Summary

Amyloid beta interacts with fibrinogen in test tubes and prevents fibrin clots from degrading. Studying this phenomenon in living systems in addition to the role of ApoE in disease pathology will help to clarify the role of fibrin in the abnormal cerebral vasculature in Alzheimer's disease.

Project Details

Alzheimer's disease is a complex disorder in which many biological factors are implicated. Despite all the research and investment efforts, the lack of a defined pathological mechanism in this disease has impeded development of an effective treatment as there are only five drugs currently approved, which have minor effects on disease progression. Therefore, new approaches are needed urgently. A large body of research implicates blood circulation as a contributing factor in Alzheimer's disease, as patients have decreased and damaged blood circulation in their brains. Also, epidemiological studies have demonstrated that the greater number of vascular risk factors, the higher the probability of suffering from this disease. The protein fibrin, the major component of the blood clots, could play an important role in the vascular component of Alzheimer's disease. We know that fibrin associates with the peptide amyloid beta, whose levels are increased in Alzheimer's disease, making fibrin clots difficult to destroy. These persistent clots could lead to vascular deficiencies and decreased blood flow, increased inflammation, and neuronal death, all of which are features present in Alzheimer's disease patients. Thus, this interaction between fibrin and amyloid beta may play a role in the pathogenesis of this disease. To explore this hypothesis, this project will involve the following experiments:

1)Study the association between fibrin and amyloid beta in Alzheimer's disease mouse models and Alzheimer's disease human post-mortem brain tissue;

2)Characterize the living system blood clot formation and degradation in Alzheimer's disease mice;

3) Examine the effect of ApoE isoforms, a genetic risk factor for this disease, on clot formation and in the fibrinogen-amyloid beta interaction.

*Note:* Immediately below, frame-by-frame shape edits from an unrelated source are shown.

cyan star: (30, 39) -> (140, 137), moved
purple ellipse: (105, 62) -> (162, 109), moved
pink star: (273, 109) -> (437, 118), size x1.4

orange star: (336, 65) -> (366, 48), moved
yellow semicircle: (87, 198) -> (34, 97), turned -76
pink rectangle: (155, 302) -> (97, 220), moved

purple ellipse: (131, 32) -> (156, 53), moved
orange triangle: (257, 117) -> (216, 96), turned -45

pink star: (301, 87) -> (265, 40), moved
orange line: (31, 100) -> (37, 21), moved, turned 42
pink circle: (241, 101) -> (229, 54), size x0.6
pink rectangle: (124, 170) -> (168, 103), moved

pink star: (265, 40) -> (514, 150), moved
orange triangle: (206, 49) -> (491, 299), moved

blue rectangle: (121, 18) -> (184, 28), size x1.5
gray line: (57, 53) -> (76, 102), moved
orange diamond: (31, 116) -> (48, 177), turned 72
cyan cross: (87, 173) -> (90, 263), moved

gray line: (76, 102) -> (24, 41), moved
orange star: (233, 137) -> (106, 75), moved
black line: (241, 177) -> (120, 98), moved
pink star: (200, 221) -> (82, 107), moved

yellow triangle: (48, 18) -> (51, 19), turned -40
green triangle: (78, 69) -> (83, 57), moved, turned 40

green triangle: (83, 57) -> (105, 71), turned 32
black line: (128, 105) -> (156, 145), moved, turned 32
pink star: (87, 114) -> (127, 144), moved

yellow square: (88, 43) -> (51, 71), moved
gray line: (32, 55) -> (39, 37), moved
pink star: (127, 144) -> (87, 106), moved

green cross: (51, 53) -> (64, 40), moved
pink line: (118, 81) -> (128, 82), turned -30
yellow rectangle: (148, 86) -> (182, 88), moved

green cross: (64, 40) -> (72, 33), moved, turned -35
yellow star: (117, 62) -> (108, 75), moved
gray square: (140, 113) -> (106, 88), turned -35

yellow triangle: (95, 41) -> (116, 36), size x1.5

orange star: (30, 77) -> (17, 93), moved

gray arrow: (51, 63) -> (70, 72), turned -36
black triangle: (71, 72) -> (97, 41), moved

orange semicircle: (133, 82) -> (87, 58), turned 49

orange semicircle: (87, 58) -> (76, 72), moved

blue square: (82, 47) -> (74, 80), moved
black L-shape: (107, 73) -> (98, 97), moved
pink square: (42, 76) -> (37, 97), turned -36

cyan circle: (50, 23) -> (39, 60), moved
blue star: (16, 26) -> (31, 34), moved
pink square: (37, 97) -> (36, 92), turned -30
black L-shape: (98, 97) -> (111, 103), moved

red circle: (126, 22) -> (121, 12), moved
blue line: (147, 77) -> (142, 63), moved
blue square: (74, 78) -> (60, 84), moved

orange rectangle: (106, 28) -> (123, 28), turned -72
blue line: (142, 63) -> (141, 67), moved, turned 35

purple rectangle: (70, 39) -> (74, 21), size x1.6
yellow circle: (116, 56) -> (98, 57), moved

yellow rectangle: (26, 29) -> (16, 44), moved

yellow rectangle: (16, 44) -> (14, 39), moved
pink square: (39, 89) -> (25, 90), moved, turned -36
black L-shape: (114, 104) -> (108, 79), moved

Our hypothesis is that fibrin deposits in the brain's blood vessels of Alzheimer's patients, forming clots in which amyloid beta intercalates and blocks their degradation. This event in turn reduces cerebral blood flow and leads to the development of Alzheimer's disease. These studies will help to understand the role of fibrin deposits in the abnormal cerebral vasculature in this disease. Identification of the amyloid beta-fibrinogen interaction as a new target may lead to new therapeutic strategies for preventing or retarding progression of Alzheimer's disease.